Extracts maximal clades from a list of unrooted trees. In an unrooted context we define clades to be the tree on either half of any bipartition. Maximal clades are clades which do not contain duplications, however every clade that they are a subset of does.
- Python 3
- treeswift
Input: File containing list of multi-copy trees in newick format
Output: Maximal clades listed as trees in newick format
python max_clade.py -i <input_file> -o <ouput_file> -t -d <delimiter>
-i
: Input tree list file-o
: (optional) Output max clade list file-t
: (optional) Include trivial clades in output (filtered by default).-d
: (optional) Delimiter separating species name from rest of leaf label (default None).
python max_clade.py -i example/gtrees-mult.trees
For each tree in the input do the following:
- If the tree is rooted, remove the root and connect the root's children with an edge. Then arbitrarily select internal vertex and call it the root. (The vertex chosen does not affect the result in any way; it is necessary, however, for defining destinct sides for the bipartitions).

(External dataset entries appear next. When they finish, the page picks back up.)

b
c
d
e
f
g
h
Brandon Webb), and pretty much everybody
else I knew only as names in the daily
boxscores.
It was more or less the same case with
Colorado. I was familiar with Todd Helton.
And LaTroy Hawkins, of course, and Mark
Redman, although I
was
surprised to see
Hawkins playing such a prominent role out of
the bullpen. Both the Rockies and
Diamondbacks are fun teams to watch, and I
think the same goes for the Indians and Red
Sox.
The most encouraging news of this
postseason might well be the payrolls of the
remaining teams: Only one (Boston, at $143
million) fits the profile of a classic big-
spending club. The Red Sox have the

- Postorder traversal: label each edge with True/False indicating whether there's a duplication event under it (under defined with respect to the rooting). Store references to all clades without duplications.
- Preorder traversal: label each edge with True/False indicating whether there's a duplication event above it. Store references to all clades without duplications.
- Iterate through all duplication free clades. For each one, check all the edges which define a superset clade one layer up. If any of them are duplication free, then considered clade is not maximal, otherwise it is.